Punishing good deeds at Dartmouth

Joe Asch is a Dartmouth alum (class of 1979) who lives near the college. In recent years, he has subsidized, at considerable personal expense, the Departmental Editing Program (DEP), which funds editors who assist students with writing assignments for classes in the art history, religion, and mathematics departments. The program and the former high school teachers who provide the assistance have received excellent reviews. A Dartmouth student, one of the best young writers I know, told me he asked one of the DEP editors to look over his application to a top Ivy League law school (he got in). That’s the kind of high regard in which the editors are held.
Unfortunately for the DEP, Joe is also heavily involved in Dartmouth politics. For example, he has been a major force in support of the petition candidates who have been elected to the Board of Trustees on a platform of independence from the administration. This sort of activity has not endeared Joe to Dartmouth’s administrators, and the DEP is slated for extinction after this term (which ends right about now).

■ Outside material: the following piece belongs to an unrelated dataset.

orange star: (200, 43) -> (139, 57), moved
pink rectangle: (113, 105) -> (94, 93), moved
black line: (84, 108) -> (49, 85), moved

Joe came up with an interesting concept for saving the program. In conjunction with members of the college’s Afro-American society, he explored the idea of housing the DEP instructors in a residence hall for African-American students, and limiting the program to such students. However, the leaders of the Afro-American society, Robert Cheeks and Zainep Mahmoud, rejected the idea. Cheeks objected that Joe was not addressing “other more pressing needs of the black community” and that he was using the Afro-American society as a way to keep the DEP alive.

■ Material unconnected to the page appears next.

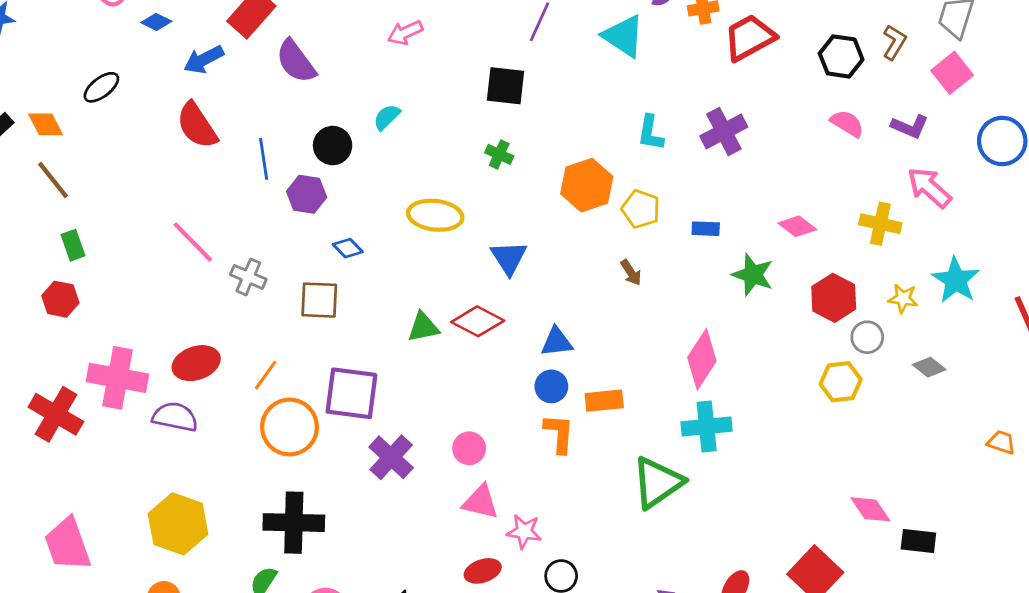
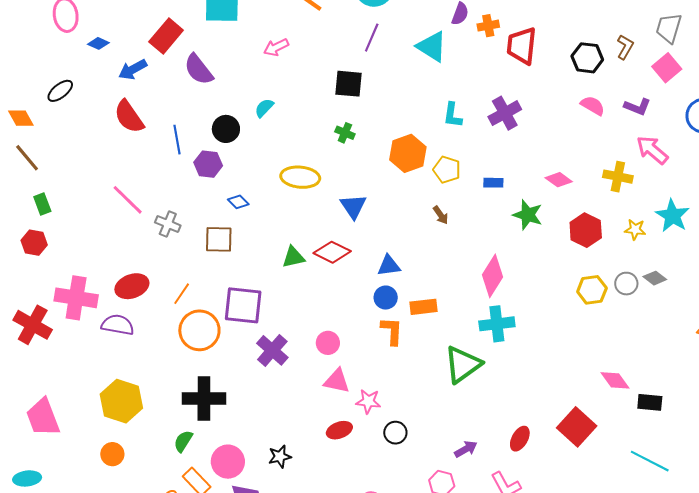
red trapezoid: (749, 38) -> (522, 46), turned -54
gray circle: (867, 337) -> (626, 284), moved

These objections suggest that Cheeks may have a bright future as a demagogue in the Jesse Jackson-Al Sharpton tradition. When someone offers a benefit, it’s astonishingly bad form to question why he is not offering a different benefit, especially when the benefit is one the donor has offered for years to others. Moreover, as the DartWire blog notes, it’s self-defeating (and a bit absurd) to turn the benefit down on the ground that the donor is just trying to find someone he can help. Finally, unless Cheeks would have had the same reaction to the same offer by a black donor, his objections can reasonably be viewed as racist.

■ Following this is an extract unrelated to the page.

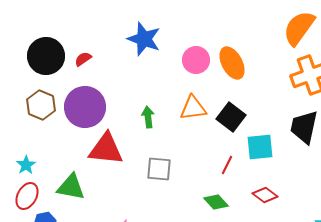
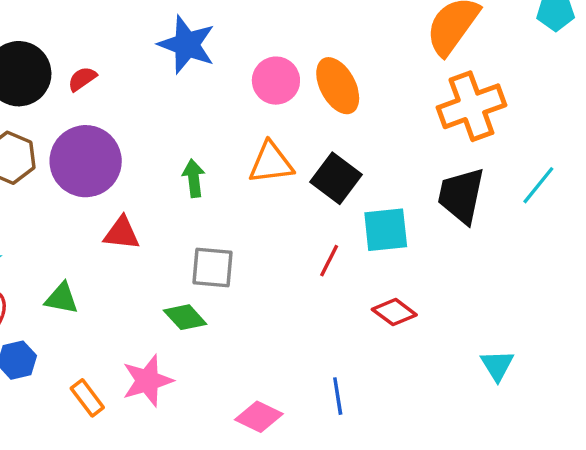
red triangle: (106, 149) -> (122, 233), size x0.6
green triangle: (71, 187) -> (62, 298), size x0.7
green diamond: (216, 202) -> (185, 317), moved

But there may have been another force at work. Joe and his wife say they were told by Cheeks and another student that the college had made it clear the Afro-American society would have its funding cut if it supported Joe’s request. Cheeks denies saying this.
Either way, it seems quite likely that the administration was pleased by the decision of Cheeks and Mahmoud; it wouldn’t have been easy to turn down the Afro-American society. Instead of trying to find a dark motive for Joe’s offer of a benefit, Cheeks and Mahmoud might ponder the administration’s motive for denying Dartmouth students that benefit, and their own motive for playing along.